A Long Bridge to Where?
A Long Bridge to Where?
“The best the ECB can do is to buy time in the hope that other policy-making entities with better instruments will step in, both at the national and regional levels”
-Mohammed El-Erian, Former CEO of PIMCO
There was certainly no shortage of action in the markets this week. Following a week when the Swiss France made a 30 per cent move in a matter of seconds, it would have been hard to believe we could match the week prior in terms of volatility and excitement. We are currently witnessing an undeniable shift in monetary policy. Six years since a financial crisis, and just recently the consensus was for an improving economy and a rising rate environment, but instead we are now seeing round two of central bank stimulus with a number of G20 central banks participating.
The surprise for the markets this week was provided by the European Central Bank. Somehow the ECB was able to deliver investors an open ended stimulus program that exceeded expectations. The oft-quoted Mario Draghi line from the summer of 2012 pledging to do whatever it takes to preserve the Euro finally came to fruition. The ECB President, Mr. Draghi and his team of central bankers delivered a US Fed style open ended stimulus aimed to buoy risk assets and support the sovereign debt markets of member nations. The question is, will it work?
The shortfall with Quantitative Easing in the United States was very simply the fact that there were no complimentary fiscal policies. Too many analysts and commentators concentrate on the actions of central bankers and whether or not there policies are justified. This is the wrong question to be asking.

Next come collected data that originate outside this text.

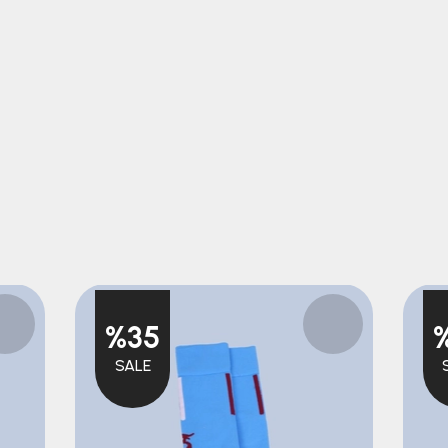
%35
SALE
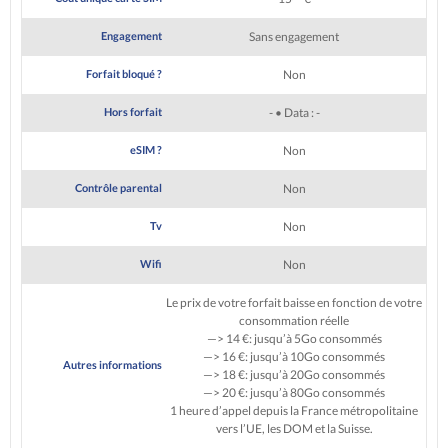
Engagement
Sans engagement
Forfait bloqué ?
Non
Hors forfait
- • Data : -
eSIM ?
Non
Contrôle parental
Non
Tv
Non
Wifi
Non
Le prix de votre forfait baisse en fonction de votre
consommation réelle
—> 14 €: jusqu’à 5Go consommés
—> 16 €: jusqu’à 10Go consommés
Autres informations
—> 18 €: jusqu’à 20Go consommés
—> 20 €: jusqu’à 80Go consommés
1 heure d’appel depuis la France métropolitaine
vers l’UE, les DOM et la Suisse.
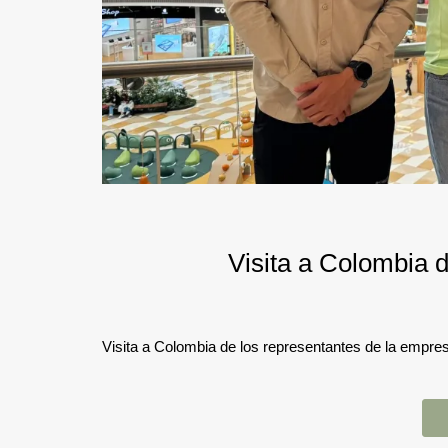
Visita a Colombia 
Visita a Colombia de los representantes de la empre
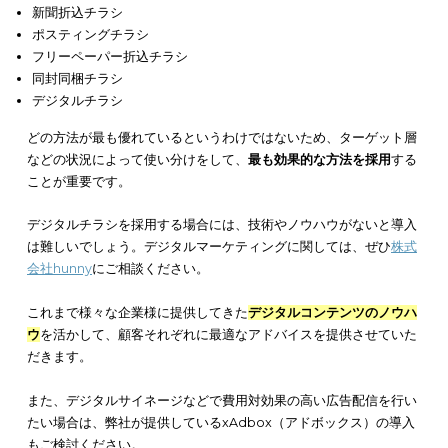
チラシ広告は、多くのリーチを求める場合、かなりの数を印刷
布しなければなりません。そのため、費用対効果としては薄い
えられるため、
コスト面で考えるとやや割高であると言えるで
う。
そこで、上記で紹介したチラシ広告のうち「デジタルチラシ広
を利用したいと思っても、知識やノウハウがない企業にとって
居が高いと感じるのではないでしょうか。
もし、
効果的にデジタルチラシ広告を導入したい場合は、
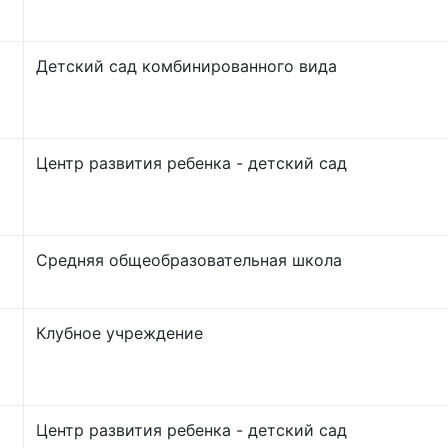
Детский сад комбинированного вида
Центр развития ребенка - детский сад
Средняя общеобразовательная школа
Клубное учреждение
Центр развития ребенка - детский сад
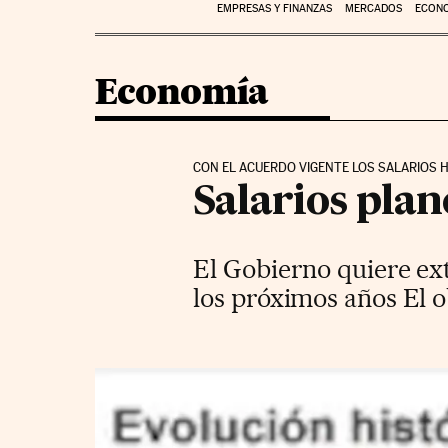
EMPRESAS Y FINANZAS
MERCADOS
ECON
Economía
CON EL ACUERDO VIGENTE LOS SALARIOS H
Salarios plan
El Gobierno quiere ex
los próximos años El o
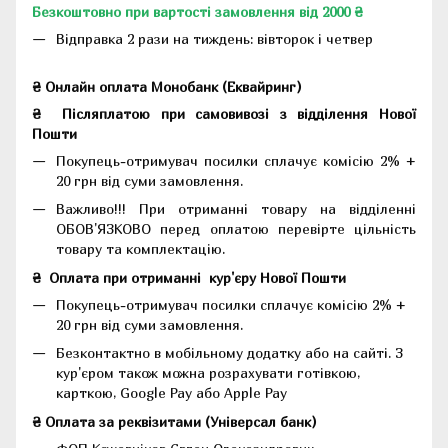
Безкоштовно при вартості замовлення від 2000 ₴
Відправка 2 рази на тиждень: вівторок і четвер
₴ Онлайн оплата Монобанк (Еквайринг)
₴
Післяплатою при самовивозі з відділення Нової
Пошти
Покупець-отримувач посилки сплачує комісію 2% +
20 грн від суми замовлення.
Важливо!!!
При отриманні товару на відділенні
ОБОВ'ЯЗКОВО перед оплатою перевірте цільність
товару та комплектацію.
₴
Оплата при отриманні
кур'єру Нової Пошти
Покупець-отримувач посилки сплачує комісію 2% +
20 грн від суми замовлення.
Безконтактно в мобільному додатку або на сайті.
З
кур'єром також можна розрахувати готівкою,
карткою, Google Pay або Apple Pay
₴ Оплата за реквізитами (Універсал банк)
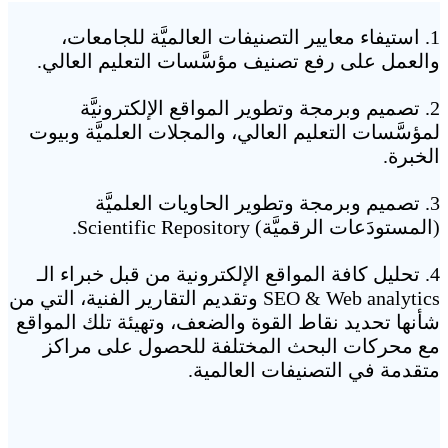
1. استيفاء معايير التصنيفات العالميَّة للجامعات،
والعمل على رفع تصنيف مؤسَّسات التعليم العالي.
2. تصميم وبرمجة وتطوير المواقع الإلكترونيَّة
لمؤسَّسات التعليم العالي، والمجلات العلميَّة وبيوت
الخبرة.
3. تصميم وبرمجة وتطوير الحاويات العلميَّة
(المستودَعات الرقميَّة) Scientific Repository.
4. تحليل كافة المواقع الإلكترونية من قبل خبراء الـ
SEO & Web analytics وتقديم التقارير الفنية، التي من
شأنها تحديد نقاط القوة والضعف، وتهيئة تلك المواقع
مع محركات البحث المختلفة للحصول على مراكز
متقدمة في التصنيفات العالمية.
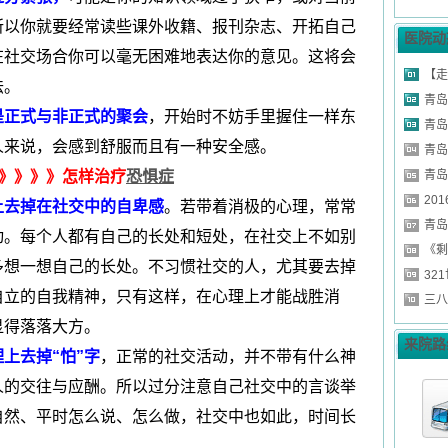
所以你就要经常读些课外收籍、报刊杂志、开拓自己
医院动
在社交场合你可以毫无困难地表达你的意见。这将会
【走
怯。
青岛
正式与非正式的聚会
，开始时不妨手里握住一样东
青岛
人来说，会感到舒服而且有一种安全感。
青岛
》》》》怎样治疗
恐惧症
青岛
20
去掉在社交中的自卑感
。若带着消极的心理，常常
青岛
动。每个人都有自己的长处和短处，在社交上不如别
《剩
多想一想自己的长处。不习惯社交的人，尤其要去掉
32
自立的自我精神，只有这样，在心理上才能战胜消
三八
显得落落大方。
来院路
上去掉“怕”字
，正常的社交活动，并不带有什么神
人的交往与应酬。所以过分注意自己社交中的言谈举
自然、平时怎么说、怎么做，社交中也如此，时间长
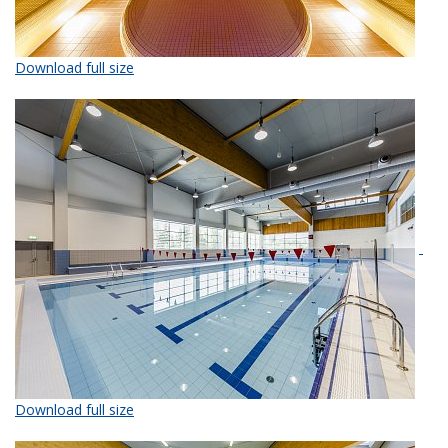
Download full size
Download full size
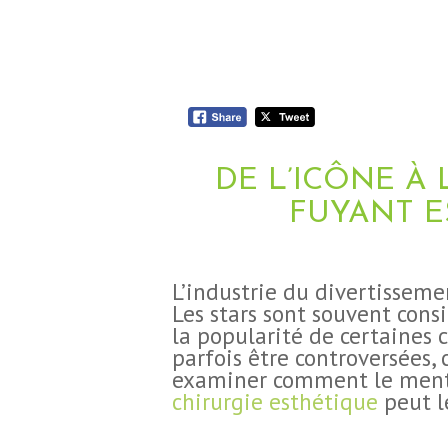
DE L’ICÔNE 
FUYANT E
‍L’industrie du divertissem
Les stars sont souvent con
la popularité de certaines 
parfois être controversées,
examiner comment le mento
chirurgie esthétique
peut le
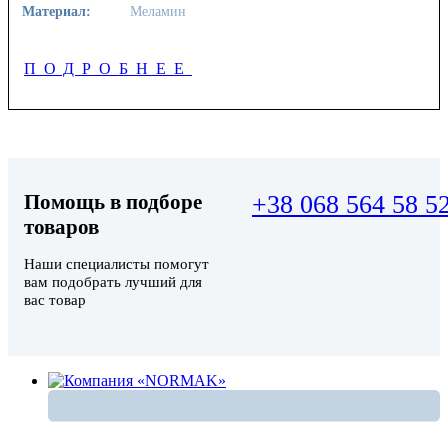
Материал:
Меламин
ПОДРОБНЕЕ
Помощь в подборе
+38 068 564 58 5
товаров
Наши специалисты помогут
вам подобрать лучший для
вас товар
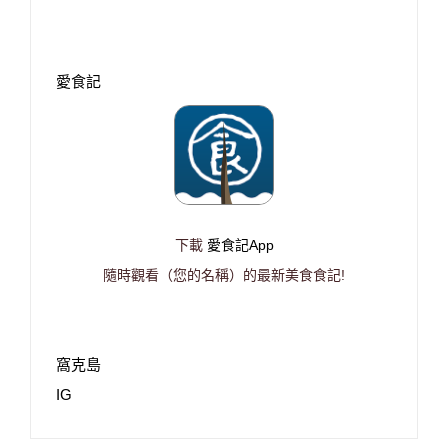
愛食記
下載
愛食記App
隨時觀看（您的名稱）的最新美食食記!
窩克島
IG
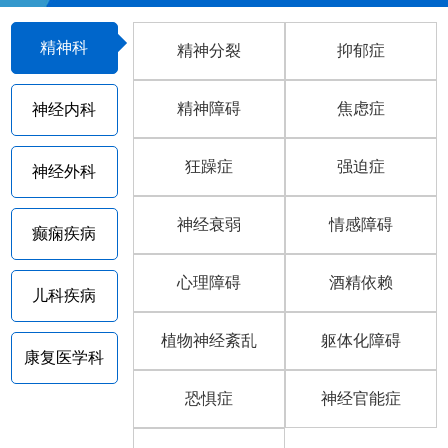
精神科
精神分裂
抑郁症
精神障碍
焦虑症
神经内科
狂躁症
强迫症
神经外科
神经衰弱
情感障碍
癫痫疾病
心理障碍
酒精依赖
儿科疾病
植物神经紊乱
躯体化障碍
康复医学科
恐惧症
神经官能症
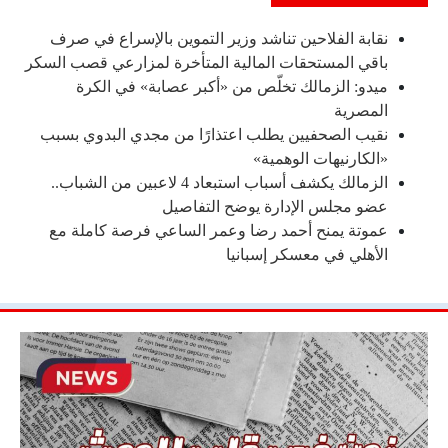
نقابة الفلاحين تناشد وزير التموين بالإسراع في صرف
باقي المستحقات المالية المتأخرة لمزارعي قصب السكر
ميدو: الزمالك تخلّص من «أكبر عصابة» في الكرة
المصرية
نقيب الصحفيين يطلب اعتذارًا من مجدي البدوي بسبب
«الكارنيهات الوهمية»
الزمالك يكشف أسباب استبعاد 4 لاعبين من الشباب..
عضو مجلس الإدارة يوضح التفاصيل
عموتة يمنح أحمد رضا وعمر الساعي فرصة كاملة مع
الأهلي في معسكر إسبانيا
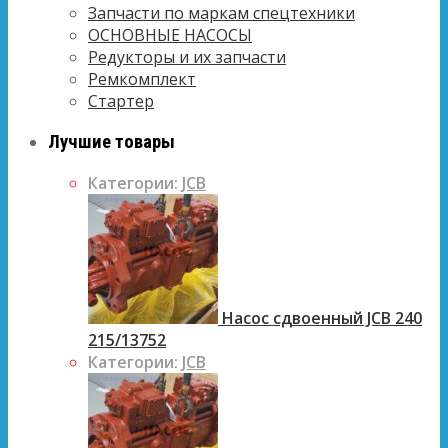
Запчасти по маркам спецтехники
ОСНОВНЫЕ НАСОСЫ
Редукторы и их запчасти
Ремкомплект
Стартер
Лучшие товары
Категории:
JCB
Насос сдвоенный JCB 240
215/13752
Категории:
JCB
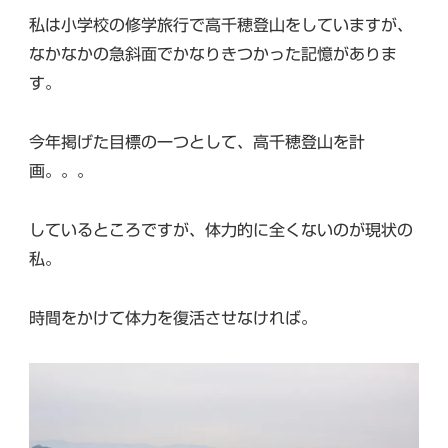
私は小学校の修学旅行で高千穂登山をしていますが、
なかなかの急斜面でかなりきつかった記憶がありま
す。
今年掲げた目標の一つとして、高千穂登山を計
画。。。
しているところですが、体力的に全くないのが現状の
私。
時間をかけて体力を復活させなければ。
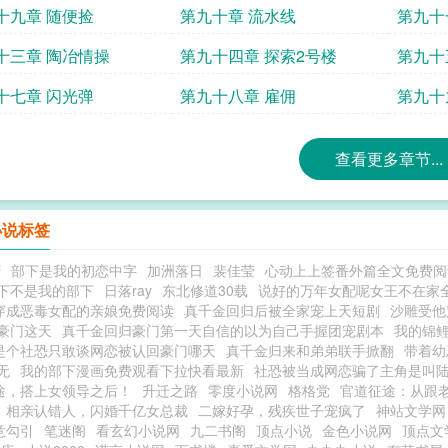
十九章 随便捡
第九十章 流水线
第九十
十三章 陶冶情操
第九十四章 探索2号楼
第九十
十七章 闪光弹
第九十八章 雇佣
第九十
查看更多章节...
小说标签
庆
部下是我的初恋中字
加洲落日
裴佳莹
心动上上签番外篇全文免费阅
下不是我的部下
日落ray
东北修道30载
说好的万年女配呢女王不在家
穿成恶毒女配的亲娘免费阅读
真千金回归后被全家宠上天短剧
沙雕受他
豪门这天
真千金回归豪门第一天自信的以为自己手握团宠剧本
我的锦
是个社恐只敢谈网恋被认回豪门哪天
真千金归来和弟弟联手掀翻
带着幼
无
我的部下漫画免费观看下拉快看最新
社恐被当成网恋骗了主角是叫
途，搭上女领导之后！
升迁之路
零度小说网
格格党
官道征途：从跟
相亲认错人，闪婚千亿女总裁
二嫁好孕，残疾世子宠疯了
神站文学网
意勾引
笔迷阁
看玄幻小说网
九二书阁
顶点小说
金色小说网
顶点文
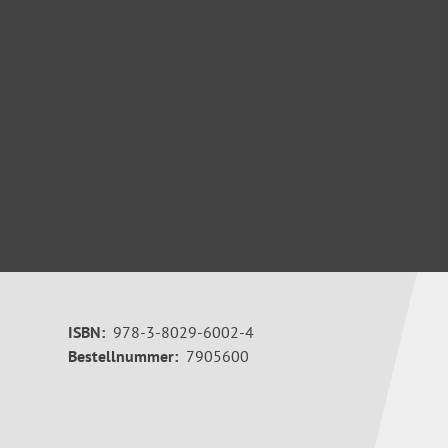
ISBN:
978-3-8029-6002-4
Bestellnummer:
7905600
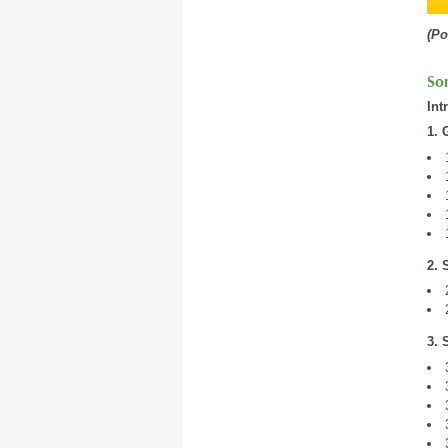
(Po
So
Int
1. 
2. 
3. 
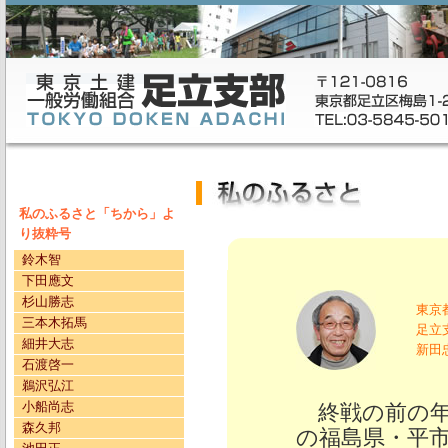
私のふるさと「ちから」よ
り抜粋号
鈴木智
下田應文
杉山勝志
東京
三本木拓馬
足立
細井大志
新田
石渡啓一
鵜沢弘江
小船尚志
終戦の前の年
森久邦
の福島県・平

A prime example of this was the Swiss National Bank’s decision last week to abandon the peg. Their balance sheet had grown so exponentially, and would have been under even more pressure to support the Franc given the action seen in the Euro this week. Abandonment was more an inevitability than a decision. And in the United States, 2008 and 2009 saw credit markets freeze and a slow response in terms of fiscal policies. The Fed bought time for the economy by keeping rates near zero, keeping downward pressure on long term debt markets, and an imperfect response, but created a wealth effect in the equity markets to hope for increased consumption and spending in the economy.
Similarly, the Europe Union will see similar outcomes, but faces similar challenges. Moreover, the situation there is posed as even more challenging given already politically unpopular and unfavourable policies and social unrest. One common example of this, and has been evident through the Euro Crisis is small businesses through Europe cannot get affordable credit and loans because the financial institutions don’t want the risk. The transmission of the process undertaken by the ECB to the financial institutions to the lenders is broken, and that’s just one task to fix.
Mohammed El-Erian’s quote above addresses the shortfall in the ECB’s policies. Many have referred to these coordinated actions by central banks as building a bridge to nowhere. I don’t like to be that pessimistic. But the point is that monetary policy will not be a sufficient solution to spurring economic activity should they not be accompanied by policies from fiscal and regional levels of government. Time will tell if my views will have to shift.